As a preliminary matter, the court questions whether this claim is cognizable in habeas. Federal habeas relief is limited to persons who are "in custody in violation of the Constitution or laws or treaties of the United States." 28 U.S.C. § 2254(a). The only relief a court may afford a habeas petitioner is to order his release from custody. Schmidt was sentenced to two consecutive life terms without the possibility of extended supervision. Even if the court were to find that he could not be incarcerated as a result of his conviction for murdering Marsh, he would still remain in prison for the rest of his life as a result of his conviction for murdering Rose. Consequently, there is no meaningful relief the court can offer Schmidt, see Scott v. Louisiana, 934 F.2d 631, 635 (5th Cir. 1991), and there is no reason for the court to intrude upon the sovereignty of the state and review its decision affirming Schmidt's convictions.

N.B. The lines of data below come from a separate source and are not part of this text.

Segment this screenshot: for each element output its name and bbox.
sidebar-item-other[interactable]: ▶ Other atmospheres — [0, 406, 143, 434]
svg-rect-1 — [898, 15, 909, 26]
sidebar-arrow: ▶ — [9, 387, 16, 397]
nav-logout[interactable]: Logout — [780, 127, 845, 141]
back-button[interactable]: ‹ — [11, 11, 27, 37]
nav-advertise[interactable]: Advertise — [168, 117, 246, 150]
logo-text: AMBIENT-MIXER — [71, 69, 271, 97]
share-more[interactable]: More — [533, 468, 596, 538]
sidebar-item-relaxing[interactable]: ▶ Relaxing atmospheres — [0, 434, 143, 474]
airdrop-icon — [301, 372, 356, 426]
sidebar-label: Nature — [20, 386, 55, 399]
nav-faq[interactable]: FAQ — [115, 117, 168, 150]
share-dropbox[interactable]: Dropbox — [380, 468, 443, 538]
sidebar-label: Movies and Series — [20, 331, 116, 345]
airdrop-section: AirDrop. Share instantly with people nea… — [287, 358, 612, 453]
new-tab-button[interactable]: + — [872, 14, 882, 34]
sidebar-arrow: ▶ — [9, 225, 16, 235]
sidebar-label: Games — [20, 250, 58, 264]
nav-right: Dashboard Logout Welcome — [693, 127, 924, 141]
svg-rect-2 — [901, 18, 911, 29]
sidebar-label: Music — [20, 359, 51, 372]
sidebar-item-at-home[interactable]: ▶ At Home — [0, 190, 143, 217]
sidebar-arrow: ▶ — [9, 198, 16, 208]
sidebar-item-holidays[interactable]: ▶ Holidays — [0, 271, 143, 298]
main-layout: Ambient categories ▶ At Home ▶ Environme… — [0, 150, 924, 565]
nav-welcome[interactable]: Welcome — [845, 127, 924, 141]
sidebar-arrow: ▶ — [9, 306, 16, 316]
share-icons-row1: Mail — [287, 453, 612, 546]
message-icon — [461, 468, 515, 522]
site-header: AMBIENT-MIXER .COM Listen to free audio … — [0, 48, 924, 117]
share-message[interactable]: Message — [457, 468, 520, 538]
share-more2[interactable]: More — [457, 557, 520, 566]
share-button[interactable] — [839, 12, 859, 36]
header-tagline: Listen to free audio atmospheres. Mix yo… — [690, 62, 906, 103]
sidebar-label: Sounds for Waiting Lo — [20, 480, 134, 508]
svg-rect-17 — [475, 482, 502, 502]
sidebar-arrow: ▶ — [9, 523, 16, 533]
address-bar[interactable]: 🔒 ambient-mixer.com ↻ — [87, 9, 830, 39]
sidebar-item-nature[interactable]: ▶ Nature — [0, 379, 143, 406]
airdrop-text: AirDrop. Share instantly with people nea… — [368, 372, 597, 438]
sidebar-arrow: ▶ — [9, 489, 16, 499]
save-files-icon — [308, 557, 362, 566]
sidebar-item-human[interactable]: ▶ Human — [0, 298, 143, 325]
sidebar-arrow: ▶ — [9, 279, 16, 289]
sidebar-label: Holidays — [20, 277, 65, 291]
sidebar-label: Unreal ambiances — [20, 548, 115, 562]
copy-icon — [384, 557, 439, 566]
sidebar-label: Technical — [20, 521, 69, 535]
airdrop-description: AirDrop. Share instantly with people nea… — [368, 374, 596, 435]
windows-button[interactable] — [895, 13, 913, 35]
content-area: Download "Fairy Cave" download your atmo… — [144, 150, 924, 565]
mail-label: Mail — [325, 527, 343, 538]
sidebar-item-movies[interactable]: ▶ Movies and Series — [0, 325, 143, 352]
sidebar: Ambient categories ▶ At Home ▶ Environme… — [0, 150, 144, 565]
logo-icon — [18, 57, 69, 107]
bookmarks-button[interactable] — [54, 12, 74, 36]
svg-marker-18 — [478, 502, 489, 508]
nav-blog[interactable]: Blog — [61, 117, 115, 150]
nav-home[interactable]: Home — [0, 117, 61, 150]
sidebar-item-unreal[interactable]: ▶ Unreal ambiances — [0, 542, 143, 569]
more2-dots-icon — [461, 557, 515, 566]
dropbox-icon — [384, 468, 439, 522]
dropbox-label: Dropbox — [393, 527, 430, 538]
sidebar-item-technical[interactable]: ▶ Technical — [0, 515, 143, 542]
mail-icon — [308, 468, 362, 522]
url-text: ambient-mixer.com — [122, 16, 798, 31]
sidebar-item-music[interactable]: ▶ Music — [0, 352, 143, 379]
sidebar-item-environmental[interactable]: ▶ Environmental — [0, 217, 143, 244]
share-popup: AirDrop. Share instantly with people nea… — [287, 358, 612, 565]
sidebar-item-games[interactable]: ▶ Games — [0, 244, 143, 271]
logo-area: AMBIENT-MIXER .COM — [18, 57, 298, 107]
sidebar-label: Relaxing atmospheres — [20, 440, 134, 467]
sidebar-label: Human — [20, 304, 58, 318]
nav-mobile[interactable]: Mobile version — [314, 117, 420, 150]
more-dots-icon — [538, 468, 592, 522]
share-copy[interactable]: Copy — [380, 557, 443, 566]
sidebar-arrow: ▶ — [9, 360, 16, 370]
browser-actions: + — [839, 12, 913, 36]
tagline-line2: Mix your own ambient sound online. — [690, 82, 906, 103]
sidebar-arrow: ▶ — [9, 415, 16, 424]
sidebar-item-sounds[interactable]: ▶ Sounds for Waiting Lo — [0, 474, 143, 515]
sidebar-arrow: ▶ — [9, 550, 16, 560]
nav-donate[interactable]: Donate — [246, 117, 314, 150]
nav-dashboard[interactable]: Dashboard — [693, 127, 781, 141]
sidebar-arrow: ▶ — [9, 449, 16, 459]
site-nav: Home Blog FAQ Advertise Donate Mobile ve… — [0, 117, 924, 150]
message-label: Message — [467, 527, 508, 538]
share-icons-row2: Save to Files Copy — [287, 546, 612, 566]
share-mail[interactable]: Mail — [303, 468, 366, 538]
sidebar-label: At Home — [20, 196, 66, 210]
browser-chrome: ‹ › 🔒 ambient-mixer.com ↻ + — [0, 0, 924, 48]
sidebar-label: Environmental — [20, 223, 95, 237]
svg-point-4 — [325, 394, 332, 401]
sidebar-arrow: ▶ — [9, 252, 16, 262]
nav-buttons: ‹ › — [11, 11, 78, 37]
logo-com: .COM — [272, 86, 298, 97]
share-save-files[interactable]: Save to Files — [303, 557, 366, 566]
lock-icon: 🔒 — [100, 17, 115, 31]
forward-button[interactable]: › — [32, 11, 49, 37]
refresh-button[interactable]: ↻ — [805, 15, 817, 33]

However, the respondent does not raise this issue, and the merits of Schmidt's claim are easily rejected. The logical and obvious inference is that whoever murdered Rose also murdered Marsh. To find otherwise would mean that, in the roughly 30-minute window when the murders must have occurred, two persons entered Rose's home and, both using 20-gauge shotguns, independently murdered Rose and Marsh. Moreover, the second murder must have occurred quickly after the first so as to prevent the surviving sibling from calling for help. The court of appeals reasonably found that this argument "strains credulity." Schmidt, 2016 WI App 45, ¶21. Therefore, Schmidt is not entitled to relief on this claim.
4. Conclusion
Having concluded that Schmidt is not entitled to relief on any claim presented in his petition, IT IS THEREFORE RECOMMENDED that Schmidt's petition for a writ of habeas corpus be denied.

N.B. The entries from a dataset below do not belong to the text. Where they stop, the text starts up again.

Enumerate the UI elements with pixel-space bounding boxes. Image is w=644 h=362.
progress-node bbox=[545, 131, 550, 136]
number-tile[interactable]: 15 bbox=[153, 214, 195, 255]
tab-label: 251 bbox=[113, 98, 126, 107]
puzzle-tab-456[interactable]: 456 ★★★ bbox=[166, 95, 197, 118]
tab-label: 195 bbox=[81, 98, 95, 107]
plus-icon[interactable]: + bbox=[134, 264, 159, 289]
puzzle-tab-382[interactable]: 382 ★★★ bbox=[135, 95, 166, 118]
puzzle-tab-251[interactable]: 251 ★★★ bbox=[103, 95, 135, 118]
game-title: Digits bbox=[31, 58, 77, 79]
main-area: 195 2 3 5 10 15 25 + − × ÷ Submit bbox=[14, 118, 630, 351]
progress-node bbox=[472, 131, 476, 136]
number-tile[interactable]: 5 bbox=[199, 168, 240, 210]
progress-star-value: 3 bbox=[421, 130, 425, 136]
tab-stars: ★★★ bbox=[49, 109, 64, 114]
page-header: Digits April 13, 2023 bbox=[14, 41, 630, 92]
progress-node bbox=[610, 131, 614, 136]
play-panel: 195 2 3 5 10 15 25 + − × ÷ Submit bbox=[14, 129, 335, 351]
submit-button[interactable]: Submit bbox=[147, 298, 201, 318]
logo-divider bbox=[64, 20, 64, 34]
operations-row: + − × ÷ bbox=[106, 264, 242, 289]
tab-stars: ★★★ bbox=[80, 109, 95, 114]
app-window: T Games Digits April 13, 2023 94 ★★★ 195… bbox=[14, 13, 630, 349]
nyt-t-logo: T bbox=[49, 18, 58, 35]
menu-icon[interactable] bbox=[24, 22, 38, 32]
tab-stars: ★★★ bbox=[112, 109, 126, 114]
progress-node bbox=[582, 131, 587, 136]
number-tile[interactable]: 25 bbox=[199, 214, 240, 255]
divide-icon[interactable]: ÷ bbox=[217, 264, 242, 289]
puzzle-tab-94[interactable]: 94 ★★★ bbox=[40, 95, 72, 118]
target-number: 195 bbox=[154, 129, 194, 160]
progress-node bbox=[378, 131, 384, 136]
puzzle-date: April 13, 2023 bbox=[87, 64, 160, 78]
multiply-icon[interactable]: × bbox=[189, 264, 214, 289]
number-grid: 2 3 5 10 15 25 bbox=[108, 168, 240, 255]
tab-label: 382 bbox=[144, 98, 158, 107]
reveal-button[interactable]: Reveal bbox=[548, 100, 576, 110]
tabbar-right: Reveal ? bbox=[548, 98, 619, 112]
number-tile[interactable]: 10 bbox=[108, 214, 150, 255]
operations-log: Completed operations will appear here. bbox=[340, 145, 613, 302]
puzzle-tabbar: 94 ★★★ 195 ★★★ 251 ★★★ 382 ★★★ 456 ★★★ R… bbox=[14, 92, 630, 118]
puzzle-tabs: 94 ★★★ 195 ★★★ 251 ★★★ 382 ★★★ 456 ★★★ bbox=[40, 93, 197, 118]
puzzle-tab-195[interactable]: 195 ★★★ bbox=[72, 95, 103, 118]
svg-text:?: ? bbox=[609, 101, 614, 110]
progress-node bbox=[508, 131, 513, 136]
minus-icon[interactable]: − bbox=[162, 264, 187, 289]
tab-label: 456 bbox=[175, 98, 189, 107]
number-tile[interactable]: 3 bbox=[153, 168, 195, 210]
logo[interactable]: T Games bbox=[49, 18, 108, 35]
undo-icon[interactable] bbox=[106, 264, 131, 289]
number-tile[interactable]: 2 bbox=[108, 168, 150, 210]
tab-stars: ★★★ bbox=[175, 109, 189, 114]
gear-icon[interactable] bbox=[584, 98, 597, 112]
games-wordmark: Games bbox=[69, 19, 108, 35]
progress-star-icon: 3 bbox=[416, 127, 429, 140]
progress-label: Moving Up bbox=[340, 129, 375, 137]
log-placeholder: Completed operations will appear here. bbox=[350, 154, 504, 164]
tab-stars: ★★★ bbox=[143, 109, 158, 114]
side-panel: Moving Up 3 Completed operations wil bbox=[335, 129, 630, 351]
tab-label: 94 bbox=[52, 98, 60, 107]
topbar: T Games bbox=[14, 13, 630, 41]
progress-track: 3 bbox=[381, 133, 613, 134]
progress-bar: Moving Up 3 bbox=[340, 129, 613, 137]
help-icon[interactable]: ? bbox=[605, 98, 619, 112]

Your attention is directed to 28 U.S.C. § 636(b)(1)(A) and Fed. R. Civ. P. 72(a) whereby written objections to any order herein or part thereof may be filed within fourteen days of service of this order. Failure to file a timely objection with the district court shall result in a waiver of a party's right to appeal.
Dated at Milwaukee, Wisconsin this 26th day of August, 2019.